- Born: Masika Kalysha Tucker June 7, 1985 (age 41) Chicago, Illinois
- Occupations: Actress; television personality;
- Years active: 2012–present
- Known for: Love & Hip Hop: Hollywood, Growing Up Hip Hop: Atlanta
- Spouse: Jamar Champ (m. 2021, died 2025)
- Children: 2
- Website: kharibarbiebeauty.com

= Masika Kalysha =

American actress

Masika Kalysha Champ ( Tucker; born June 7, 1985) is an American actress, reality television personality and singer. She is best known for her role on the VH1 series Love & Hip Hop: Hollywood, and We TV's Growing Up Hip Hop: Atlanta.

She is a French Creole video vixen and singer, originally from Chicago, Illinois.

== Early life ==
Kalysha was born Masika Kalysha Tucker on June 7, 1985, in Chicago, Illinois. She was raised in Jonesboro, Georgia and she is French Creole. In 2003, Kalysha graduated from Mount Zion High School in Jonesboro, Georgia. On August 11, 2011, Kalysha moved to Los Angeles, California, to pursue her acting and modeling career after the death of one of her friends Lashawna Threatt.

==Career==

===Film and reality television===
In 2005, Kalysha appeared in the music video for "So What" by Field Mob. In 2006, Kalysha made her acting debut in the film Three Can Play That Game.

In 2013, Kalysha made her first reality television appearance on Love & Hip Hop: Hollywood. She did not appear in season 2, but returned for season 3, which chronicled the birth of her daughter, Khari Barbie Maxwell, and her subsequent co-parenting with Fetty Wap.

In 2014, Kalysha started filming for the action movie The Prey with Kevin Grevioux, Danny Trejo and Nick Chinlund. The film hit theaters in May 2020.

In 2017, Kalysha returned to Love & Hip Hop: Hollywood for its fourth season. This was amid tensions with the show's producers, allegedly due to her refusal to film with a new cast member. The season revealed scenes of Kalysha breaking the fourth wall several times to express her displeasure with producers, as well as threatening legal action and storming off set.

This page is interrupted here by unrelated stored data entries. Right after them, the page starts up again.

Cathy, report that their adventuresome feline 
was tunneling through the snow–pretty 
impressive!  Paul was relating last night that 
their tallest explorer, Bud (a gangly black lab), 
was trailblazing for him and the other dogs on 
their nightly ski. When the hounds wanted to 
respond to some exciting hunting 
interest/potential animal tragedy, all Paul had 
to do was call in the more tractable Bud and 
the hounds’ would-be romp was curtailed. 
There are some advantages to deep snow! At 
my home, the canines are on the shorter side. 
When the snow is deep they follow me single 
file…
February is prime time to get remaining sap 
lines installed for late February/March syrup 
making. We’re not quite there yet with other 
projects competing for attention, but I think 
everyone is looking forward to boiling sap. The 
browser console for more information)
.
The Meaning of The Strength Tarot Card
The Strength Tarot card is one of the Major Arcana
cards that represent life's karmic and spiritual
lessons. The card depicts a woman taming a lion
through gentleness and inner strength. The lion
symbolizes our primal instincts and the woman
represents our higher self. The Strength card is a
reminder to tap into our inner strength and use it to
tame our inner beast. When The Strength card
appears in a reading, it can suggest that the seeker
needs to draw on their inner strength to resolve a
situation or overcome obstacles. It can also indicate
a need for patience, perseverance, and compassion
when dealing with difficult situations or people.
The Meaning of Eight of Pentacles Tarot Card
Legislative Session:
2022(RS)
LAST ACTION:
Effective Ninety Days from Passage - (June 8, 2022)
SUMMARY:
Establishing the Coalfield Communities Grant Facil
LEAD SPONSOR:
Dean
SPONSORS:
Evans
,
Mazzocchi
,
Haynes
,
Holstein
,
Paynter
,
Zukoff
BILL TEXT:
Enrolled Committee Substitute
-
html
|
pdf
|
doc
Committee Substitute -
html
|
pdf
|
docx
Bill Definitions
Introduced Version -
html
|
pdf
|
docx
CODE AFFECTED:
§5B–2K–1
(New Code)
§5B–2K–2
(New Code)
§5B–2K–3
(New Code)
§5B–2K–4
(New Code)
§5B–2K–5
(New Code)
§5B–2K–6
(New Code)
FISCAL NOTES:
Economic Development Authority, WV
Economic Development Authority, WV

In 2018, Kalysha decided not to return to Love and Hip Hop. She quit the show after the season's reunion special, unhappy with her portrayal. Kalysha left VH1 and was later cast on Growing Up Hip Hop: Atlanta.

===Music===
In 2015, Kalysha released her single "Andale" featuring Fetty Wap. The single is different from Kalysha's two previous singles, "No More" and "Hella Hollywood," in which both were released early spring 2015. Her single "Hella Hollywood" released May 2015 sampling the 1996 Fugees hit record Ready or Not.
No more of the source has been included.